If you have something to say, the Diag isn’t necessarily the best place to be heard – especially if you’re a small student group with a fistful of pamphlets competing for attention with a large, vocal crowd. Due to a University policy that keeps schedules of student activities in the public space private, student organizations often unexpectedly face such marginalization when they plan programs on the Diag. By simply making the schedule of Diag events available to interested groups, the University could help students effectively use the public forum to their advantage without worrying about competition.

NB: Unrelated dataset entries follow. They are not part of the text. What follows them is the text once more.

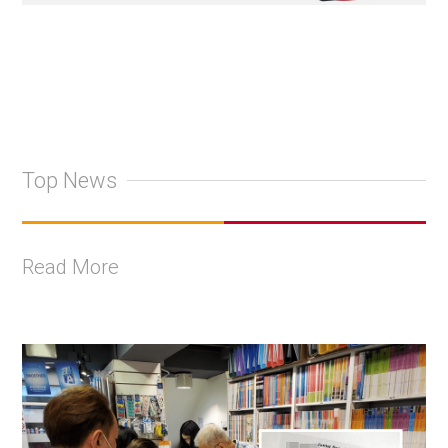
Top News
Read More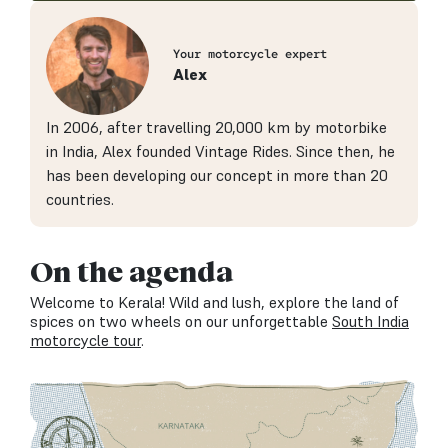
Your motorcycle expert
Alex
In 2006, after travelling 20,000 km by motorbike
in India, Alex founded Vintage Rides. Since then, he
has been developing our concept in more than 20
countries.
On the agenda
Welcome to Kerala! Wild and lush, explore the land of
spices on two wheels on our unforgettable
South India
motorcycle tour
.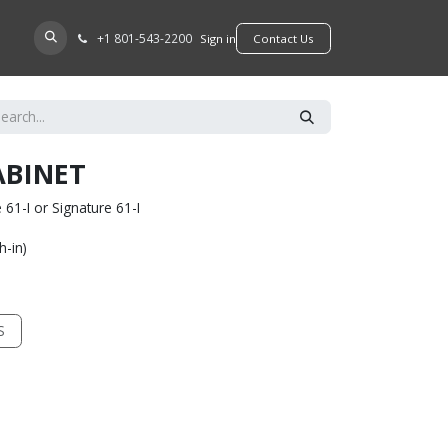
+​1 801-543-2200
D A DEALER
Sign in
​​​​Contact Us
ABINET
61-I or Signature 61-I
h-in)
S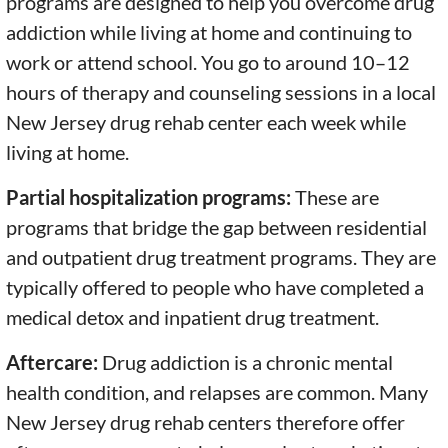
programs are designed to help you overcome drug
addiction while living at home and continuing to
work or attend school. You go to around 10–12
hours of therapy and counseling sessions in a local
New Jersey drug rehab center each week while
living at home.
Partial hospitalization programs:
These are
programs that bridge the gap between residential
and outpatient drug treatment programs. They are
typically offered to people who have completed a
medical detox and inpatient drug treatment.
Aftercare:
Drug addiction is a chronic mental
health condition, and relapses are common. Many
New Jersey drug rehab centers therefore offer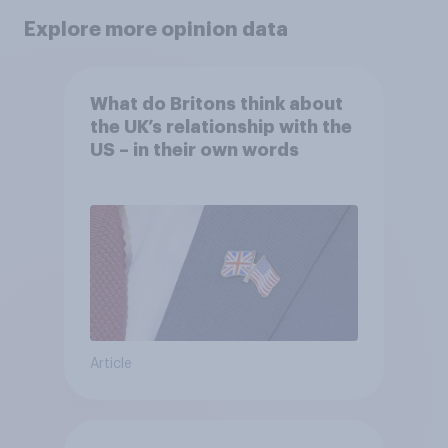
Explore more opinion data
What do Britons think about
the UK’s relationship with the
US – in their own words
Article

It’s understandable that many student groups are overshadowed on the Diag by the presence of organizations with the resources to fund games and free food to attract passersby. While the University tries to protect against the encroachment of one group’s display on another’s with a “shared space” stipulation, it’s still hard to compete with a moonwalk when all one has to offer is a petition and a bowl of candy. Student groups have a right to attract attention as they choose, but they should also have the right to reserve space when it will be most beneficial to them.

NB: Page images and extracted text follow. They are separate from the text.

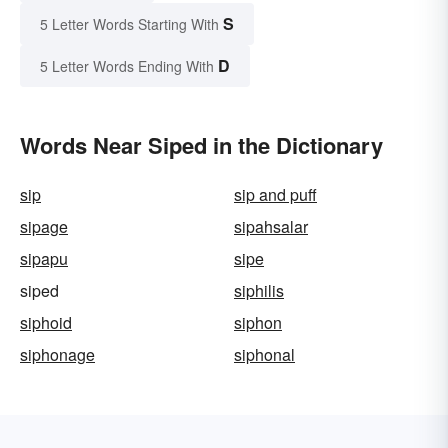
S
5 Letter Words Starting With
D
5 Letter Words Ending With
Words Near Siped in the Dictionary
sip
sip and puff
sipage
sipahsalar
sipapu
sipe
siped
siphilis
siphoid
siphon
siphonage
siphonal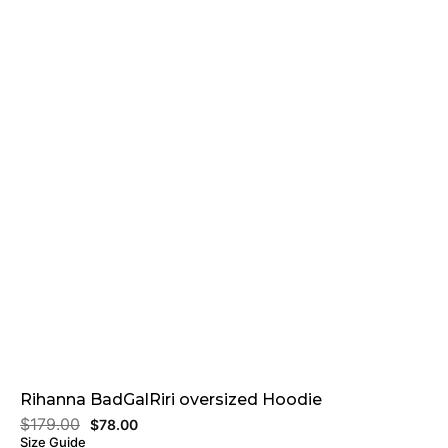
Rihanna BadGalRiri oversized Hoodie
$
179.00
$
78.00
Size Guide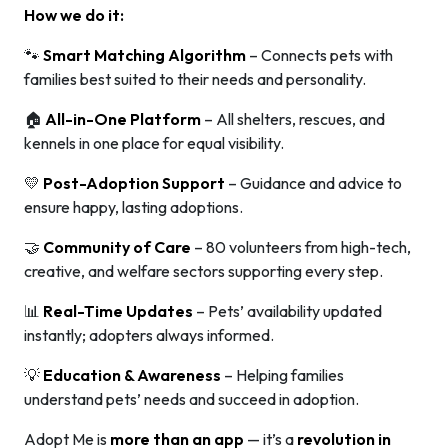
How we do it:
🐾
Smart Matching Algorithm
– Connects pets with
families best suited to their needs and personality.
🏠
All-in-One Platform
– All shelters, rescues, and
kennels in one place for equal visibility.
💛
Post-Adoption Support
– Guidance and advice to
ensure happy, lasting adoptions.
🤝
Community of Care
– 80 volunteers from high-tech,
creative, and welfare sectors supporting every step.
📊
Real-Time Updates
– Pets’ availability updated
instantly; adopters always informed.
💡
Education & Awareness
– Helping families
understand pets’ needs and succeed in adoption.
Adopt Me is
more than an app
— it’s a
revolution in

This dilemma could be resolved by releasing the schedule of Diag activities to organizations interested in reserving their own space. However, the University contends that revealing such information would be a violation of student groups’ privacy.
Protecting privacy is important, and the University is right to do it. In this case, though, it’s unclear what privacy is being protected. Considering that these events occur in a public space and are typically advertised, this logic is questionable. The University may potentially be protecting groups from the harassment of opposition, but it is also keeping students from making informed choices and disadvantaging groups with less resources.

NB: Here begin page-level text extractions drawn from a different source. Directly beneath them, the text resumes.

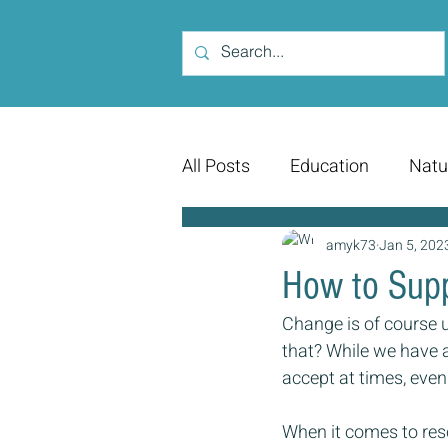
All Posts
Education
Natu
amyk73
Jan 5, 202
How to Supp
Change is of course u
that? While we have a
accept at times, even
When it comes to res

In its dual role as the center of campus and the center of campus activity, the Diag is the ideal setting for student activism and interaction. It has seen passionate demonstrations against the Vietnam War and the war in Iraq, busy student organization fairs and even a dunk tank or two. The Diag is often chaotic, largely because that’s the nature of democracy on campus. However, student groups should be able to choose whether or not they want to buy into that chaos on a given day.
By withholding the list of scheduled events from students, the University is only harming the effectiveness of their groups’ public programs. They should have the right to choose whether they want to advertise their cause alongside a modest display or a speaker blasting music rather than being left to the mercy of the University’s schedulers.